Entries taken from a collection
● ● ● ●

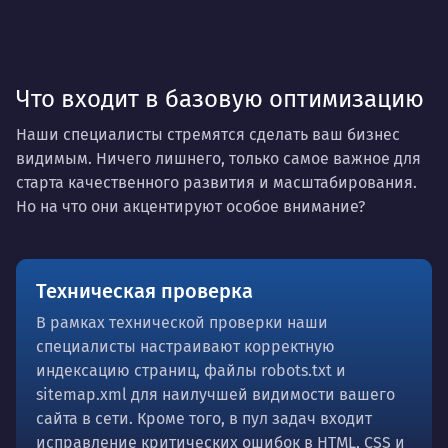
Что входит в базовую оптимизацию
Наши специалисты стремятся сделать ваш бизнес
видимым. Ничего лишнего, только самое важное для
старта качественного развития и масштабирования.
Но на что они акцентируют особое внимание?
Техническая проверка
В рамках технической проверки наши
специалисты настраивают корректную
индексацию страниц, файлы robots.txt и
sitemap.xml для наилучшей видимости вашего
сайта в сети. Кроме того, в пул задач входит
исправление критических ошибок в HTML, CSS и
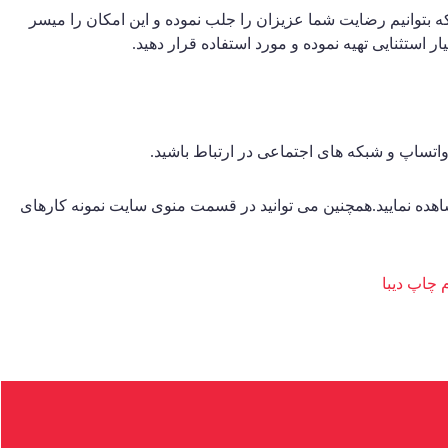
که بتوانیم رضایت شما عزیزان را جلب نموده و این امکان را میسر
ر استثنایی تهیه نموده و مورد استفاده قرار دهید.
اتساپ و شبکه های اجتماعی در ارتباط باشید.
شاهده نمایید.همچنین می توانید در قسمت منوی سایت نمونه کارهای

● ● ● ●

● Exercise description:
Transcribe every entry above exactly as it stands, but skip the images.

● Exercise response:
Что входит в базовую оптимизацию
Наши специалисты стремятся сделать ваш бизнес
видимым. Ничего лишнего, только самое важное для
старта качественного развития и масштабирования.
Но на что они акцентируют особое внимание?
Техническая проверка
В рамках технической проверки наши
специалисты настраивают корректную
индексацию страниц, файлы robots.txt и
sitemap.xml для наилучшей видимости вашего
сайта в сети. Кроме того, в пул задач входит
исправление критических ошибок в HTML, CSS и
که بتوانیم رضایت شما عزیزان را جلب نموده و این امکان را میسر
ر استثنایی تهیه نموده و مورد استفاده قرار دهید.
اتساپ و شبکه های اجتماعی در ارتباط باشید.
شاهده نمایید.همچنین می توانید در قسمت منوی سایت نمونه کارهای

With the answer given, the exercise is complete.